S3 is the supported mechanism for ongoing data transmissions, though can also be used for one-time transfers where needed. ASAPP customers can transmit the following types of data to S3:

  • Call center data attributes
  • Conversation transcripts from messaging or voice interactions
  • Recorded call audio files
  • Sales records with attribution metadata

Getting Started

Your Target S3 Buckets

ASAPP will provide you with a set of S3 buckets to which you may securely upload your data files, as well as a dedicated set of credentials authorized to write to those buckets. See the next section for more on those credentials.

For clarity, ASAPP name buckets use the following convention:

s3://asapp-\{env\}-\{company_name\}-imports-\{aws-region\}

Key

Description

env

Environment (prod, pre_prod, test)

company_name

The company name: acme, duff, stark_industries, etc.

Note: company name should not have spaces within.

aws-region

us-east-1

Note: this is the current region supported for your ASAPP instance.

So, for example, an S3 bucket set up to receive pre-production data from ACME would be named:

s3://asapp-pre_prod-acme-imports-us-east-1

S3 Target for Historical Transcripts

ASAPP has a distinct target location for sending historical transcripts for AI Services and will provide an exclusive access folder to which transcripts should be uploaded.
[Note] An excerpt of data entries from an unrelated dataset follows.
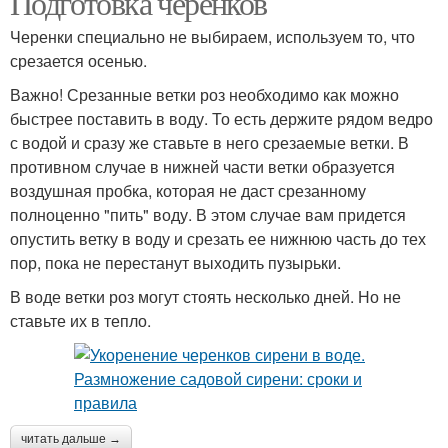
Подготовка черенков
Черенки специально не выбираем, используем то, что
срезается осенью.
Важно! Срезанные ветки роз необходимо как можно
быстрее поставить в воду. То есть держите рядом ведро
с водой и сразу же ставьте в него срезаемые ветки. В
противном случае в нижней части ветки образуется
воздушная пробка, которая не даст срезанному
полноценно "пить" воду. В этом случае вам придется
опустить ветку в воду и срезать ее нижнюю часть до тех
пор, пока не перестанут выходить пузырьки.
В воде ветки роз могут стоять несколько дней. Но не
ставьте их в тепло.
читать дальше →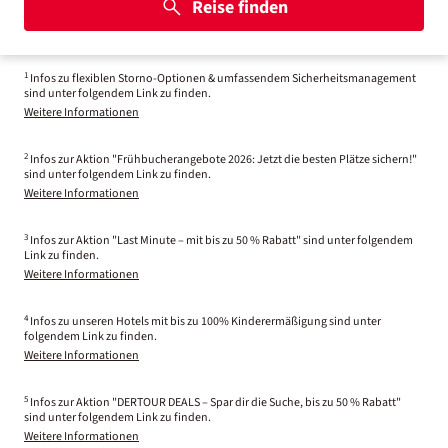
Reise finden
1
Infos zu flexiblen Storno-Optionen & umfassendem Sicherheitsmanagement
sind unter folgendem Link zu finden.
Weitere Informationen
2
Infos zur Aktion "Frühbucherangebote 2026: Jetzt die besten Plätze sichern!"
sind unter folgendem Link zu finden.
Weitere Informationen
3
Infos zur Aktion "Last Minute – mit bis zu 50 % Rabatt" sind unter folgendem
Link zu finden.
Weitere Informationen
4
Infos zu unseren Hotels mit bis zu 100% Kinderermäßigung sind unter
folgendem Link zu finden.
Weitere Informationen
5
Infos zur Aktion "DERTOUR DEALS – Spar dir die Suche, bis zu 50 % Rabatt"
sind unter folgendem Link zu finden.
Weitere Informationen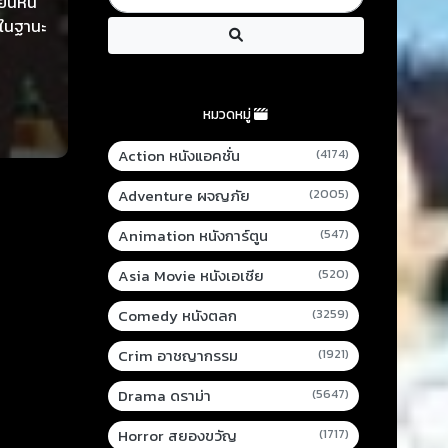
ียนหนี
นในฐานะ
หมวดหมู่
Action หนังแอคชั่น
(4174)
Adventure ผจญภัย
(2005)
Animation หนังการ์ตูน
(547)
Asia Movie หนังเอเชีย
(520)
Comedy หนังตลก
(3259)
Crim อาชญากรรม
(1921)
Drama ดราม่า
(5647)
Horror สยองขวัญ
(1717)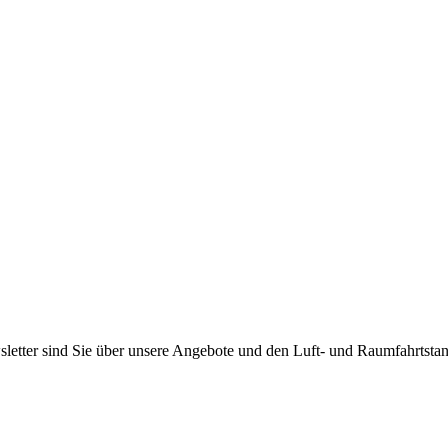
etter sind Sie über unsere Angebote und den Luft- und Raumfahrtstan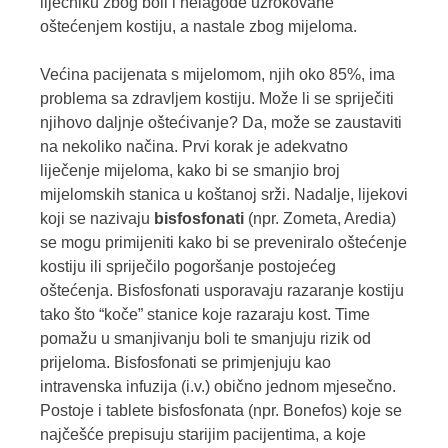
liječniku zbog boli i nelagode uzrokovane
oštećenjem kostiju, a nastale zbog mijeloma.
Većina pacijenata s mijelomom, njih oko 85%, ima
problema sa zdravljem kostiju. Može li se spriječiti
njihovo daljnje oštećivanje? Da, može se zaustaviti
na nekoliko načina. Prvi korak je adekvatno
liječenje mijeloma, kako bi se smanjio broj
mijelomskih stanica u koštanoj srži. Nadalje, lijekovi
koji se nazivaju
bisfosfonati
(npr. Zometa, Aredia)
se mogu primijeniti kako bi se preveniralo oštećenje
kostiju ili spriječilo pogoršanje postojećeg
oštećenja. Bisfosfonati usporavaju razaranje kostiju
tako što “koče” stanice koje razaraju kost. Time
pomažu u smanjivanju boli te smanjuju rizik od
prijeloma. Bisfosfonati se primjenjuju kao
intravenska infuzija (i.v.) obično jednom mjesečno.
Postoje i tablete bisfosfonata (npr. Bonefos) koje se
najčešće prepisuju starijim pacijentima, a koje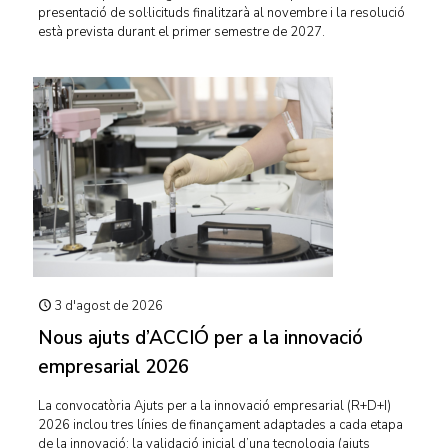
presentació de sol·licituds finalitzarà al novembre i la resolució
està prevista durant el primer semestre de 2027.
3 d'agost de 2026
Nous ajuts d’ACCIÓ per a la innovació
empresarial 2026
La convocatòria Ajuts per a la innovació empresarial (R+D+I)
2026 inclou tres línies de finançament adaptades a cada etapa
de la innovació: la validació inicial d’una tecnologia (ajuts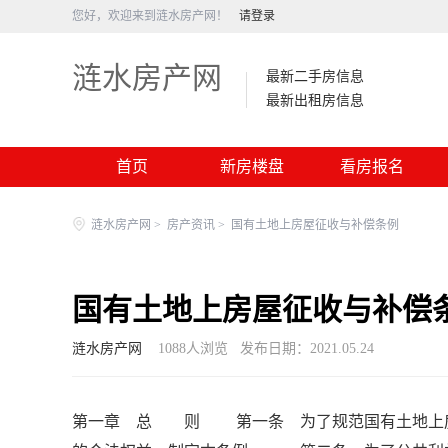
您好，欢迎来到涟水房产网！
请登录
涟水房产网
最新二手房信息
最新出租房信息
首页
新房楼盘
看房报名
涟水房产网
>
房产资讯
>
国有土地上房屋征收与补偿条例
国有土地上房屋征收与补偿
涟水房产网
1088
人浏览
发布日期：2021.05.24
第一章 总 则 第一条 为了规范国有土地上房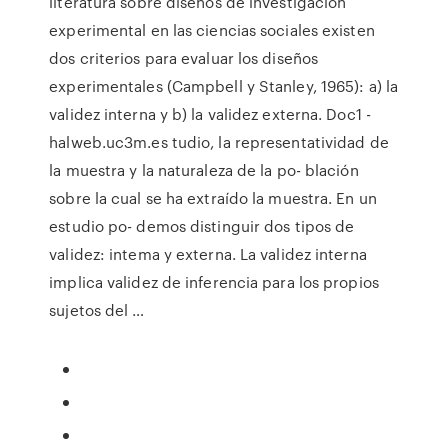
literatura sobre diseños de investigación
experimental en las ciencias sociales existen
dos criterios para evaluar los diseños
experimentales (Campbell y Stanley, 1965): a) la
validez interna y b) la validez externa. Doc1 -
halweb.uc3m.es tudio, la representatividad de
la muestra y la naturaleza de la po- blación
sobre la cual se ha extraído la muestra. En un
estudio po- demos distinguir dos tipos de
validez: intema y externa. La validez interna
implica validez de inferencia para los propios
sujetos del …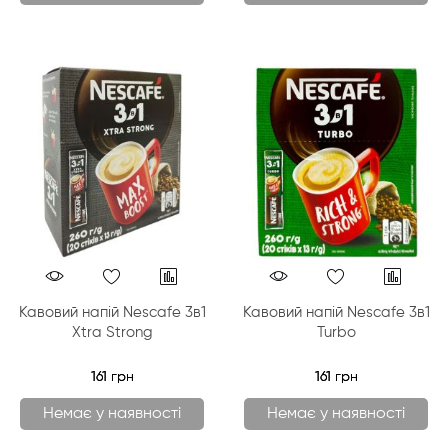
Кавовий напій Nescafe 3в1
Кавовий напій Nescafe 3в1
Xtra Strong
Turbo
161 грн
161 грн
Немає у наявності
Немає у наявності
The S3 bucket location follows this naming convention:

asapp-customers-sftp-\{env\}-\{aws-region\}

Values for env and aws-region are set in the same way as above. As an example, an S3 bucket to receive transcripts for use in production is named:

asapp-customers-sftp-prod-us-east-1

See the Historical Transcript File Structure section more information on how to format transcript files for transmission.

Encryption

ASAPP ensures that the data you write to your dedicated S3 buckets is encrypted in transit using TLS/SSL and encrypted at rest using AES256.

Your Dedicated Export AWS Credentials

ASAPP will provide you with a set of AWS credentials that allow you to securely upload data to your designated S3 buckets. (Since you need write access in order to upload data to S3, you’ll need to use a different set of credentials than the read-only credentials you might already have.)

In order for ASAPP to securely send credentials to you, you must provide ASAPP with a public GPG key that we can use to encrypt a file containing those credentials.

GitHub provides one of many good available  tutorials on GPG key generation here: https://help.github.com/en/articles/generating-a-new-gpg-key .

It’s safe to send your public GPG key to ASAPP using any available channel. Please do NOT provide ASAPP with your private key.

Once you’ve provided ASAPP with your public GPG key, we’ll forward to you an expiring https link pointing to an S3-hosted file containing credentials that have permissions to write to your dedicated S3 target buckets.

The file itself will be encrypted using your public GPG key. Once you decrypt the provided file using your private GPG key, your credentials will be contained within a tab delimited file with the following structure:

id     secret      bucket     sub-folder (if any)

Data File Formatting and Preparation

General Requirements:

  • Files should be UTF-8 encoded.
  • Control characters should be escaped.
  • You may provide files as CSV or JSONL format, but we strongly recommend JSONL where possible. (CSV files are just too fragile.)
  • If you send a CSV file, ASAPP recommends that you include a header. Otherwise, your CSV must provide columns in the exact order listed below.
  • When providing a CSV file, you must provide an explicit null value (as the unquoted string: NULL ) for missing or empty values.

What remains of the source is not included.